Programs & Activities: Fish and Wildlife

The Pacific Northwest Region is involved in a variety of fish and wildlife programs, through a number of different programs. Staff members are involved in several anadromous fish initiatives, from cooperative watershed planning to the design and installation of fish passage devices. Working in concert with the Northwest Power Planning Council's "Strategy for Salmon," Reclamation is participating with state and local interests in water conservation demonstration projects and model watershed programs in Oregon, Washington, and Idaho.

Wildlife Programs
Reclamation works with a variety of local partners to manage wildlife areas, sometimes developed as mitigation for its dams.

Reclamation and the Idaho Department of Fish and Game established the Tex Creek Wildlife Area above Ririe Reservoir in Idaho to replace wildlife habitat lost to construction of Ririe and Teton dams. The two agencies combined public and private land in the Tex Creek area creating a wildlife reserve of about 15,000 acres.

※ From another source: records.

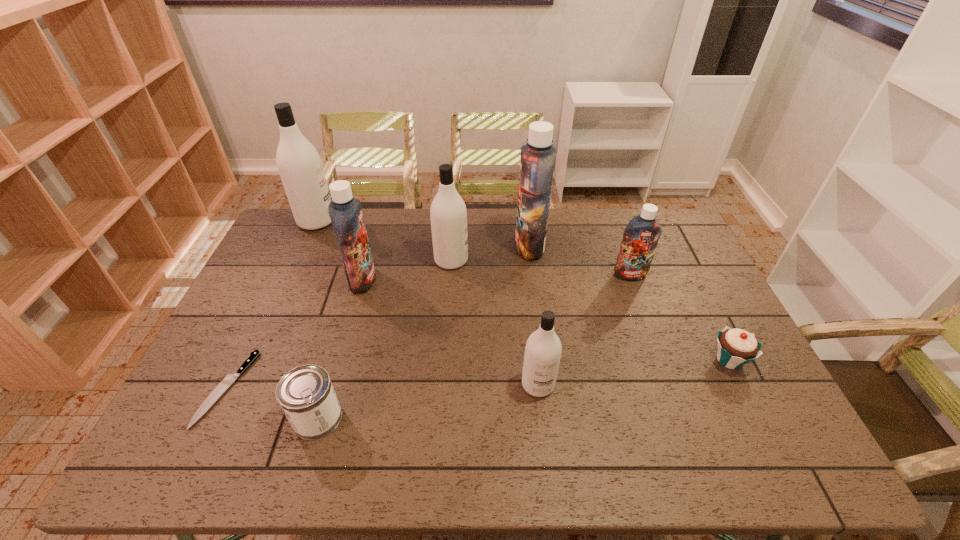 Image resolution: width=960 pixels, height=540 pixels. I want to click on object located in the right edge section of the desktop, so click(x=736, y=347).

Where is `object that is positioned at the far left corner`? object that is positioned at the far left corner is located at coordinates (299, 164).

This screenshot has width=960, height=540. In the image, there is a desktop. In order to click on blank space at the far edge in this screenshot , I will do `click(510, 209)`.

At what (x,y) coordinates should I click in order to perform the action: click on vacant space at the near edge. Please return your answer as a coordinate pair (x, y). The image size is (960, 540). Looking at the image, I should click on (570, 448).

Where is `free space at the left edge of the desktop`? free space at the left edge of the desktop is located at coordinates tap(261, 300).

The image size is (960, 540). Identify the location of free space at the right edge. (665, 262).

Find the location of a particular element. The image size is (960, 540). vacant region at the far left corner of the desktop is located at coordinates (308, 235).

Image resolution: width=960 pixels, height=540 pixels. Identify the location of vacant space at the near left corner of the desktop. (212, 457).

You are a GUI agent. You are given a task and a screenshot of the screen. Output one action in this format:
    pyautogui.click(x=<x>, y=<y>)
    Task: Click on the free spot between the second biggest blue shampoo and the shortest object
    Image resolution: width=960 pixels, height=540 pixels.
    Given the screenshot: What is the action you would take?
    pyautogui.click(x=295, y=334)

Locate an element on the screen. The width and height of the screenshot is (960, 540). free space between the second blue shampoo from left to right and the farthest white shampoo is located at coordinates (423, 233). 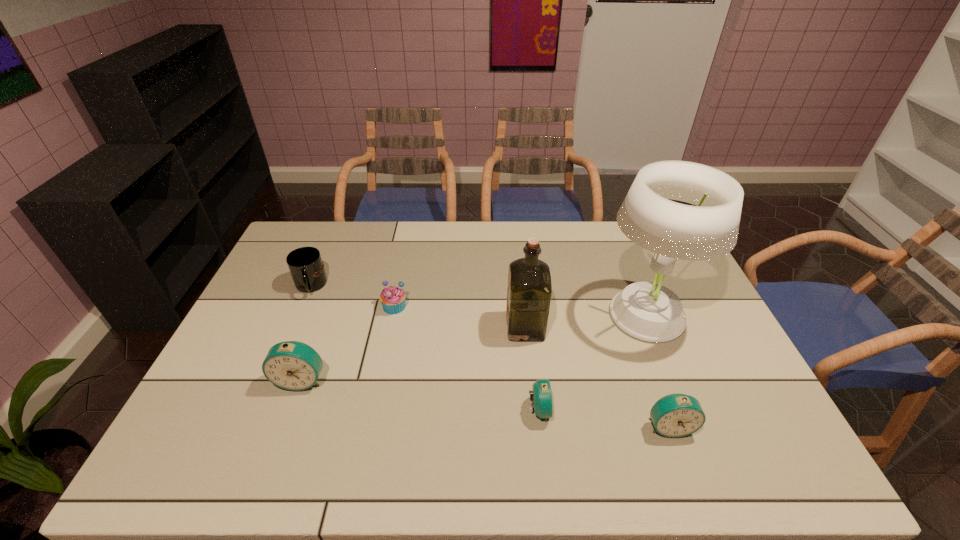 You are a GUI agent. You are given a task and a screenshot of the screen. Output one action in this format:
    pyautogui.click(x=<x>, y=<y>)
    Task: Click on the vacant position for inserting another alarm_clock evenly
    This screenshot has height=540, width=960.
    Given the screenshot: What is the action you would take?
    pyautogui.click(x=417, y=394) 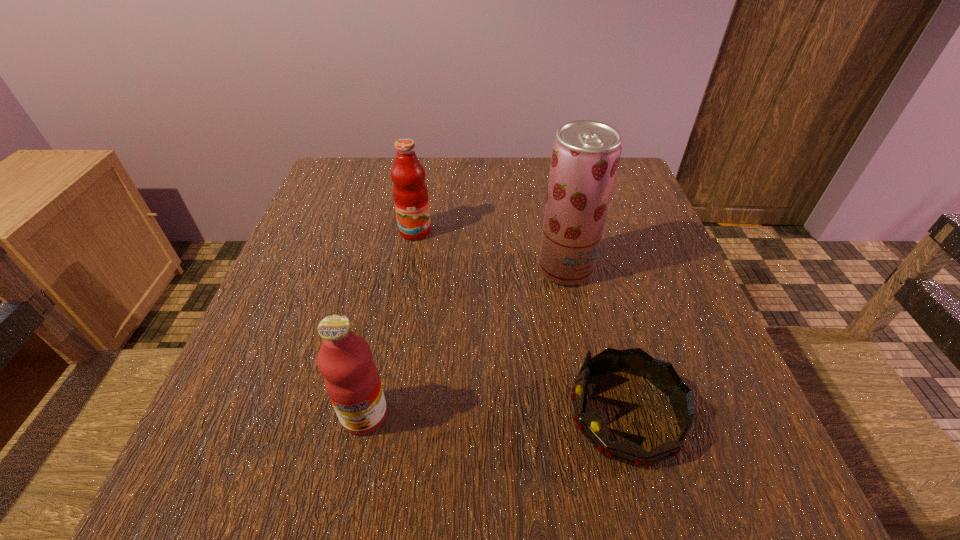 Find the location of `free spot between the nearest fruit juice and the shortest object`. free spot between the nearest fruit juice and the shortest object is located at coordinates (495, 414).

This screenshot has width=960, height=540. I want to click on free space between the farthest fruit juice and the tiara, so click(520, 323).

Locate an element on the screen. The image size is (960, 540). free space between the nearest fruit juice and the farthest fruit juice is located at coordinates (390, 323).

The height and width of the screenshot is (540, 960). I want to click on free space that is in between the nearest fruit juice and the tallest object, so click(x=465, y=342).

Locate an element on the screen. unoccupied position between the second nearest fruit juice and the tiara is located at coordinates (595, 341).

The width and height of the screenshot is (960, 540). What are the coordinates of `free spot between the shortest object and the rightmost fruit juice` in the screenshot? It's located at (595, 341).

Find the location of a particular element. The image size is (960, 540). unoccupied position between the nearest fruit juice and the tiara is located at coordinates (495, 414).

Locate an element on the screen. The height and width of the screenshot is (540, 960). blank region between the nearest fruit juice and the shortest object is located at coordinates (495, 414).

At what (x,y) coordinates should I click in order to perform the action: click on vacant area that lies between the nearest fruit juice and the second farthest object. Please return your answer as a coordinate pair (x, y). Looking at the image, I should click on (465, 342).

Locate an element on the screen. free space between the third nearest object and the farthest fruit juice is located at coordinates (491, 250). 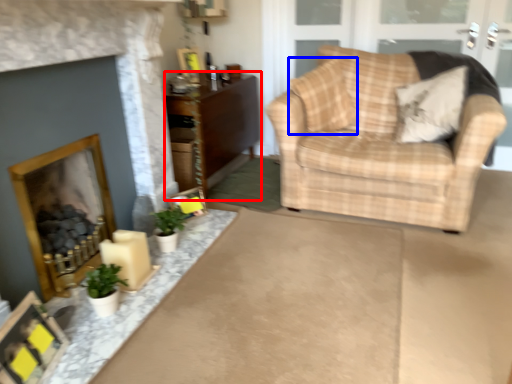 Question: Which object is closer to the camera taking this photo, cabinetry (highlighted by a red box) or pillow (highlighted by a blue box)?

Choices:
 (A) cabinetry
 (B) pillow

Answer: (B)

Through an agreement with Reclamation, the Corps also transferred an area about six miles west of Rexburg to the Idaho Department of Fish and Game, for establishment of the Cartier Slough Wildlife Area.

Bull Trout Activities
The Pacific Northwest Region consults with the NOAA Fisheries and the US Fish and Wildlife Service to ensure that project operations and other activities do not jeopardize ESA-listed species or their critical habitats. Reclamation also enters into partnerships with Federal, state, and local partners and with Tribes to study the needs of threatened and endangered species and to cooperate in habitat restoration projects.

The US Fish and Wildlife Service listed the bull trout as a threatened species in the Columbia Basin in 1998. Barriers (such as dams) to habitat and spawning migrations are contributors to the decline in bull trout populations, although they are not the only contributing factor. Seasonal movements of these fish associated with Reclamation facilities are being studied, as habitat preferences and locations.

Reclamation is involved in cooperative research activities that may relate how operations affect bull trout. Study goals for bull trout are to:

  1. determine selected life history characteristics;
  2. determine/monitor the abundance of bull trout;
  3. provide basin area groups with population and life history information to guide bull trout recovery; and
  4. provide baseline information on bull trout populations for long term monitoring.

Columbia/Snake River Salmon and Steelhead
Over the past century salmon have dwindled in numbers to the point that most runs are now protected under the Endangered Species Act (ESA). Recovery of the listed species is overseen by the NOAA Fisheries. The causes for the decline include over-harvest, dams blocking access to significant portions of the basin, alteration of spawning habitat, pollution, predators, hydroelectric dams impeding the migration of the fish, and genetic interference by weak strains of introduced hatchery fish.

The Bureau of Reclamation manages many water projects in the Columbia River basin and has been designated an "action agency" along with the Bonneville Power Administration and the US Army Corp of Engineers. As directed in the ESA, these action agencies have consulted with NOAA Fisheries on the management of the Federal Columbia River Power System.

Biological Opinions issued in 2000, 1995, and 1994 directed the action agencies to conduct studies, alter operations, modify structures, provide supplemental water to assist migrating fish, and participate in the recovery activities.

In addition to work at its own facilities, Reclamation has been participating with the Bonneville Power Administration and the Northwest Power Planning Council in a program to update irrigation diversion screens at various locations within the basin. These screens have greatly improved the ability for migrating juvenile salmon to survive their long journey to the ocean.